(4 minute read)
Jericho hums about its business just like any other day. In a quiet corner, spies of a different kingdom watch. They are a threat to the status quo and powers-that-be, so they are received only by a "harlot" on the margins of society. As we reflect on this, we do well to open our ears to the warning Jesus gave to the safe, secure, and satisfied people of his own day:
“Truly I tell you, the tax collectors and the prostitutes are going into the kingdom of God ahead of you. For John came to you in the way of righteousness and you did not believe him, but the tax collectors and the prostitutes believed him; and even after you saw it, you did not change your minds and believe him” (Matthew 21:31–32).

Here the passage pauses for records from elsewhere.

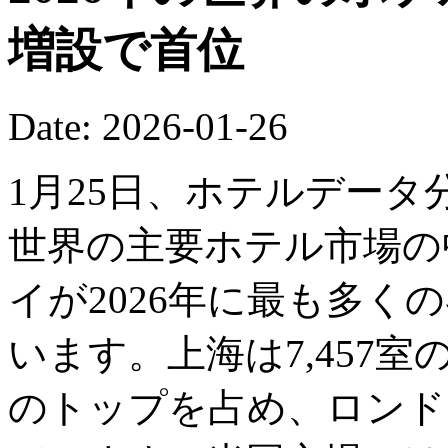
増設で首位
Date: 2026-01-26
1月25日、ホテルデー
世界の主要ホテル市場の
イが2026年に最も多く
います。上海は7,457
のトップを占め、ロンドン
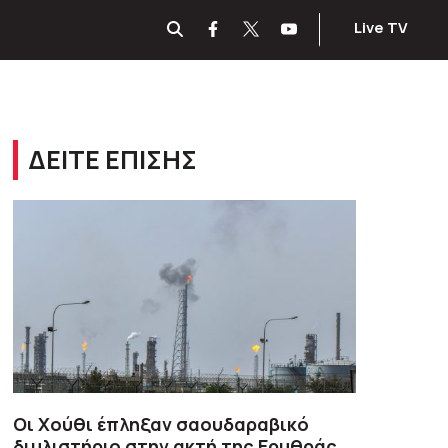
Live TV
ΔΕΙΤΕ ΕΠΙΣΗΣ
Οι Χούθι έπληξαν σαουδαραβικό
διυλιστήριο στην ακτή της Ερυθράς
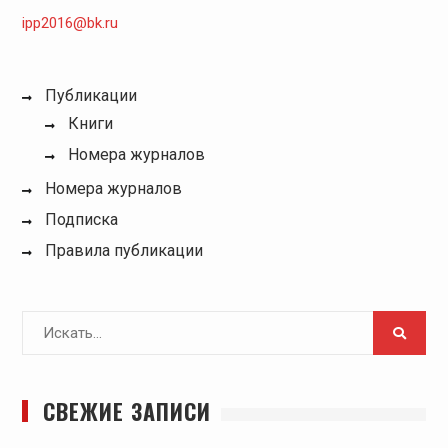
ipp2016@bk.ru
Публикации
Книги
Номера журналов
Номера журналов
Подписка
Правила публикации
Поиск
для:
СВЕЖИЕ ЗАПИСИ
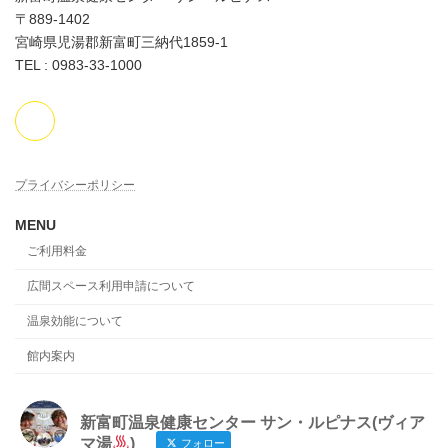
〒889-1402
宮崎県児湯郡新富町三納代1859-1
TEL : 0983-33-1000
プライバシーポリシー
MENU
ご利用料金
広間スペース利用申請について
温泉効能について
館内案内
新富町温泉健康センター サン・ルピナス(ヴィア
マ湯
)
フォロー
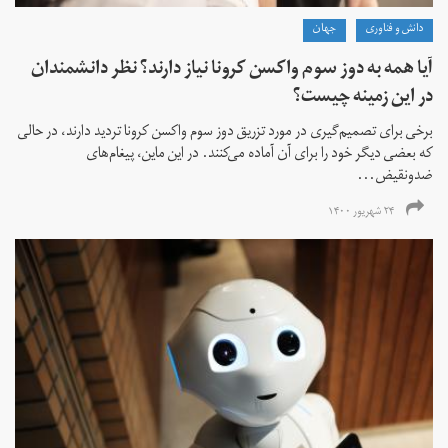
دانش و فناوری
جهان
آیا همه به دوز سوم واکسن کرونا نیاز دارند؟ نظر دانشمندان
در این زمینه چیست؟
برخی برای تصمیم‌گیری در مورد تزریق دوز سوم واکسن کرونا تردید دارند، در حالی
که بعضی دیگر خود را برای آن آماده می‌کنند. در این ماین، پیغام‌های
ضدونقیض...
۲۴ شهریور ۱۴۰۰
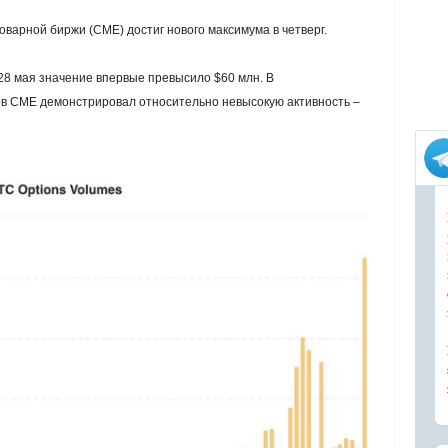
варной биржи (CME) достиг нового максимума в четверг.
8 мая значение впервые превысило $60 млн. В
в CME демонстрировал относительно невысокую активность –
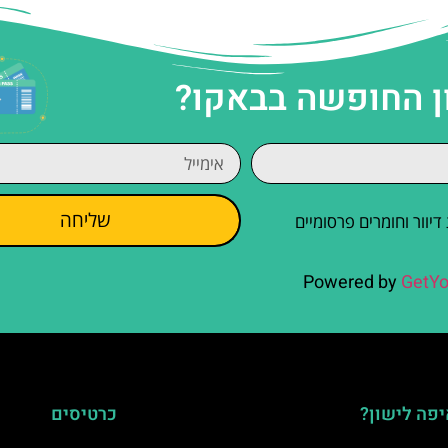
ן החופשה בבאקו?
שליחה
וור וחומרים פרסומיים
Powered by
GetYo
פה לישון?
כרטיסים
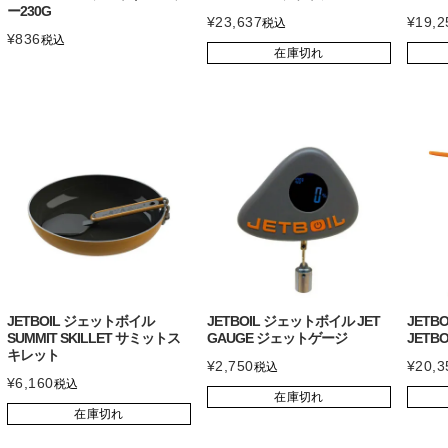
ー230G
¥
23,637
¥
19,2
税込
¥
836
税込
在庫切れ
JETBOIL ジェットボイル
JETBOIL ジェットボイル JET
JETB
SUMMIT SKILLET サミットス
GAUGE ジェットゲージ
JETB
キレット
¥
2,750
¥
20,3
税込
¥
6,160
税込
在庫切れ
在庫切れ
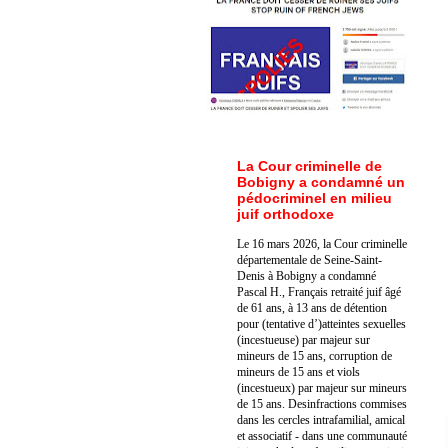
La Cour criminelle de
Bobigny a condamné un
pédocriminel en milieu
juif orthodoxe
Le 16 mars 2026, la Cour criminelle
départementale de Seine-Saint-
Denis à Bobigny a condamné
Pascal H., Français retraité juif âgé
de 61 ans, à 13 ans de détention
pour (tentative d’)atteintes sexuelles
(incestueuse) par majeur sur
mineurs de 15 ans, corruption de
mineurs de 15 ans et viols
(incestueux) par majeur sur mineurs
de 15 ans. Des
infractions commises
dans les cercles intrafamilial, amical
et associatif - dans une communauté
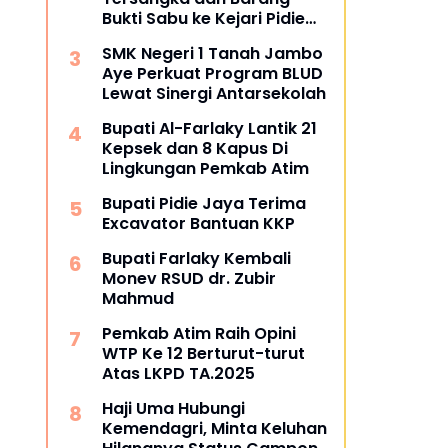
Bukti Sabu ke Kejari Pidie
Jaya
SMK Negeri 1 Tanah Jambo
Aye Perkuat Program BLUD
Lewat Sinergi Antarsekolah
Bupati Al-Farlaky Lantik 21
Kepsek dan 8 Kapus Di
Lingkungan Pemkab Atim
Bupati Pidie Jaya Terima
Excavator Bantuan KKP
Bupati Farlaky Kembali
Monev RSUD dr. Zubir
Mahmud
Pemkab Atim Raih Opini
WTP Ke 12 Berturut-turut
Atas LKPD TA.2025
Haji Uma Hubungi
Kemendagri, Minta Keluhan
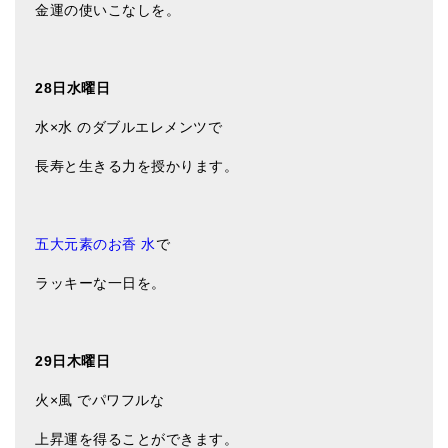
金運の使いこなしを。
28日水曜日
水×水 のダブルエレメンツで
長寿と生きる力を授かります。
五大元素のお香 水
で
ラッキーな一日を。
29日木曜日
火×風 でパワフルな
上昇運を得ることができます。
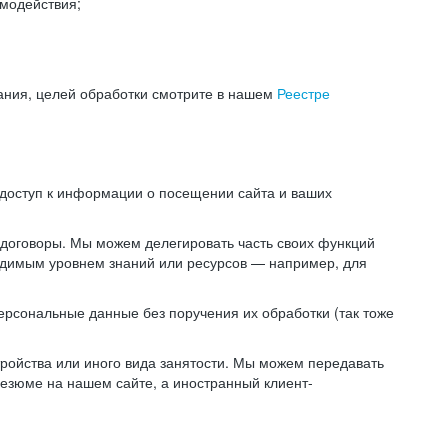
модействия;
ания, целей обработки смотрите в нашем
Реестре
 доступ к информации о посещении сайта и ваших
 договоры. Мы можем делегировать часть своих функций
ходимым уровнем знаний или ресурсов — например, для
ерсональные данные без поручения их обработки (так тоже
ойства или иного вида занятости. Мы можем передавать
резюме на нашем сайте, а иностранный клиент-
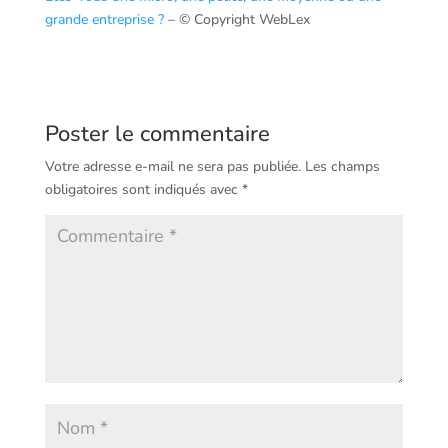
grande entreprise ?
– © Copyright WebLex
Poster le commentaire
Votre adresse e-mail ne sera pas publiée.
Les champs
obligatoires sont indiqués avec
*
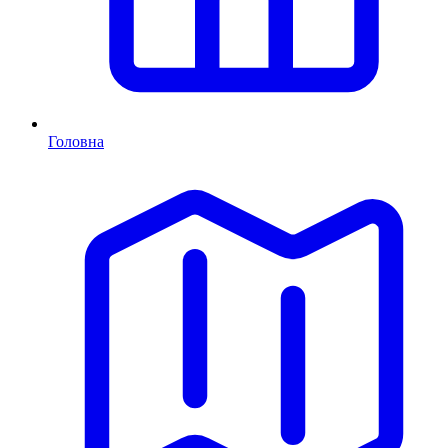
Головна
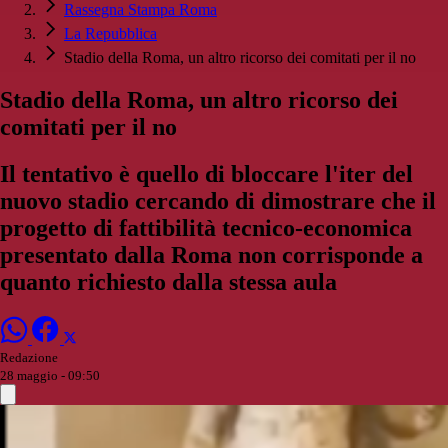
Rassegna Stampa Roma
La Repubblica
Stadio della Roma, un altro ricorso dei comitati per il no
Stadio della Roma, un altro ricorso dei
comitati per il no
Il tentativo è quello di bloccare l'iter del
nuovo stadio cercando di dimostrare che il
progetto di fattibilità tecnico-economica
presentato dalla Roma non corrisponde a
quanto richiesto dalla stessa aula
Redazione
28 maggio - 09:50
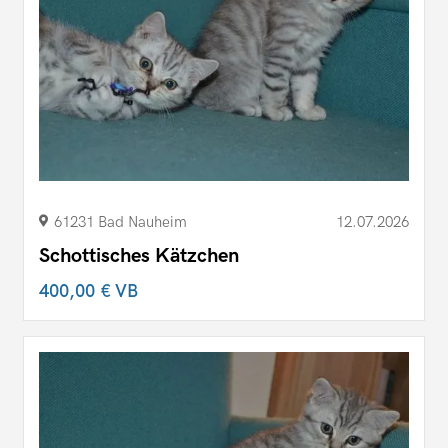
61231 Bad Nauheim
12.07.2026
Schottisches Kätzchen
400,00 €
VB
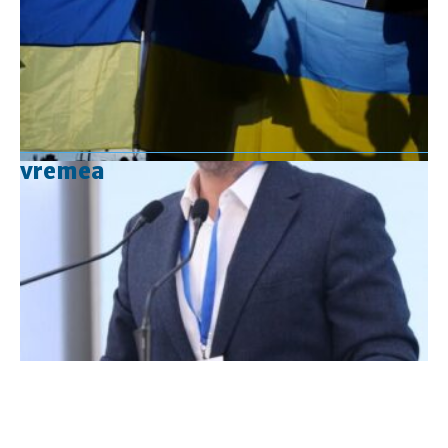
vremea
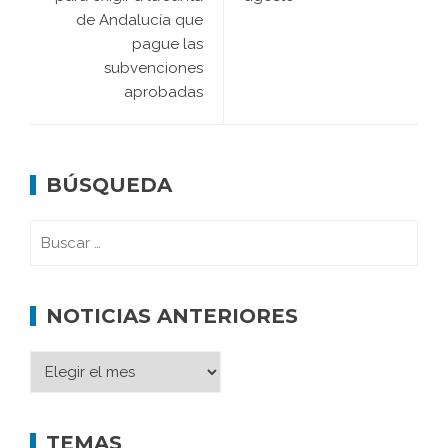
de Andalucía que
pague las
subvenciones
aprobadas
BÚSQUEDA
NOTICIAS ANTERIORES
TEMAS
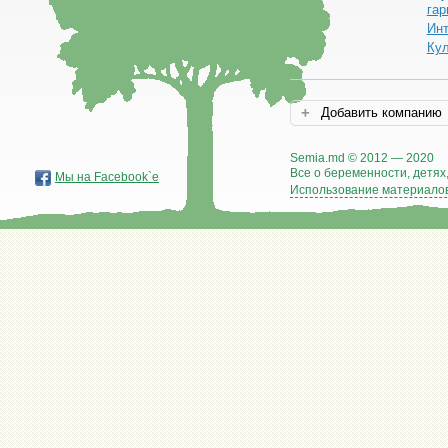
гар
Ин
Ку
Добавить компанию
Semia.md © 2012 — 2020
Все о беременности, детях,
Мы на Facebook`е
Использование материалов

So who is welcome in the Kingdom of God? Simply put, those who welcome the Kingdom of God. Rahab saw and responded to the signs of God’s Kingdom coming. In order to do this, we have to step out our immersion in the normal flow of the world to see things with eyes like Rehab’s. We have to become citizens and ambassadors and spies of a different Kingdom, praying and pushing for the new Kingdom to come. We look around and see everything as promised and claimed by God for his plan of redemption. With this perspective, Rahab received God's Kingdom by receiving his people. Centuries before Christ, she obeys and embodies his teaching:
“Whoever receives you receives me, and whoever receives me receives him who sent me...And whoever gives one of these little ones even a cup of cold water because he is a disciple, truly, I say to you, he will by no means lose his reward” (Matthew 10:40, 42).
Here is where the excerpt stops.